A Supreme Court bench of Justices Vikram Nath and Sandeep Mehta acquits three men of murder charges, finding the FIR was a post-investigation fabrication and the prosecution witnesses were not present at the crime scene.

The Supreme Court on 15 July 2026 acquitted three men convicted of murder under Section 302 read with Section 149 of the Indian Penal Code, setting aside convictions that had stood since 1981 and been affirmed by the Allahabad High Court in 2011. The bench of Justice Vikram Nath and Justice Sandeep Mehta held that the prosecution's first information report was, in all probability, a post-investigation document rather than a contemporaneous account of the crime. The Court found that the chik FIR, purportedly registered on 28 June 1977, reached the jurisdictional Magistrate only on 30 June 1977 — a gap neither explained by the trial Court nor noticed by the High Court. Taken together with the unattended dead body, a 48-hour delay in post-mortem, and contradictions in who accompanied the complainant to the police station, the Court held that the prosecution had failed to establish guilt beyond reasonable doubt.
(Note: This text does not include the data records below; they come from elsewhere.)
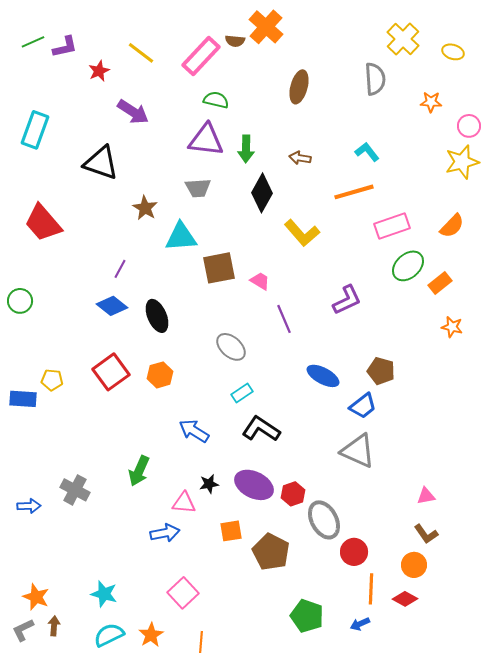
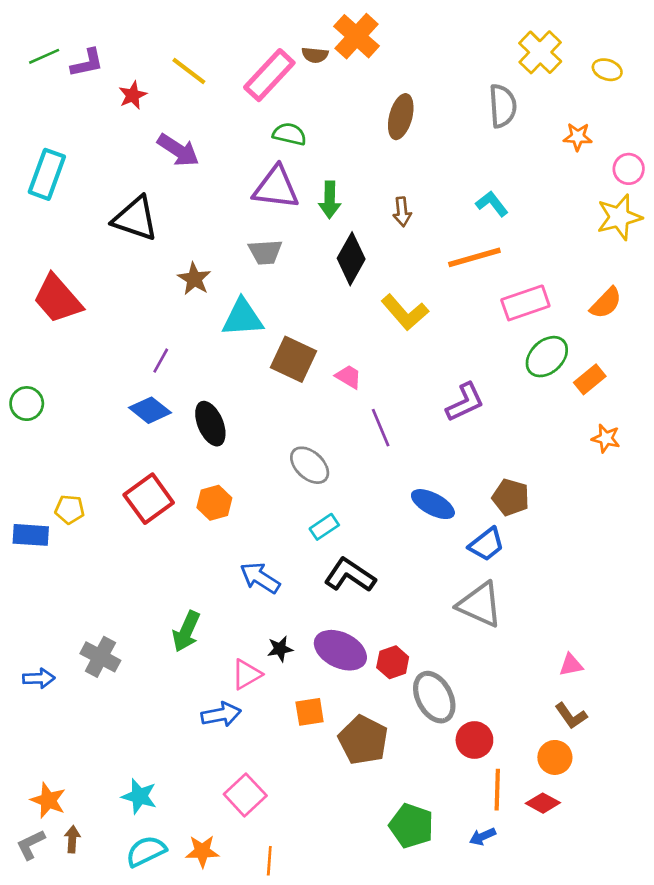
brown arrow: (300, 158) -> (402, 212), turned -105
brown square: (219, 268) -> (293, 359), turned 36
pink triangle: (184, 503) -> (247, 674), turned -35
orange star: (151, 635) -> (202, 851), turned 30

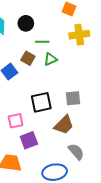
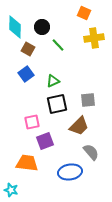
green line: (42, 42) -> (58, 45), turned 48
brown square: (28, 58) -> (28, 49), moved
green triangle: (50, 59) -> (53, 81), moved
How the Case Reached the Supreme Court

The prosecution case arose from the intervening night of 27/28 June 1977 in District Gonda, Uttar Pradesh. According to the FIR, a group of persons — the complainant Raghav Ram (PW-1), Ram Nath (PW-2) and Nand Lal Singh (PW-4) — were returning from a cattle fair and a market at Colonelganj at about 4:30 p.m. when six accused persons, lying in ambush beneath a bail tree at the western border of village Kanchanpur, emerged armed with a kanta, ballam and lathi and assaulted Harihar Saran, the deceased-victim. The complainant party fled. Harihar Saran could not escape and was killed. Two bicycles allegedly belonging to the accused were found abandoned at the spot.

FIR No. 157 of 1977 was registered that same evening. The accused persons tried were Raj Kishore (Accused No. 1), Hira Lal (Accused No. 2), Raj Bux (Accused No. 3), Ram Dhani (Accused No. 4), Deo Prasad (Accused No. 5) and Subedar (Accused No. 6). Ram Dhani died during the High Court appeal. The trial Court convicted Accused Nos. 1, 2 and 3 under Sections 148 and 302 read with Section 149 IPC, sentencing them to life imprisonment and three years rigorous imprisonment respectively. Accused Nos. 4, 5 and 6 were convicted under Sections 147 and 302 read with Section 149 IPC and sentenced to life imprisonment and two years rigorous imprisonment respectively.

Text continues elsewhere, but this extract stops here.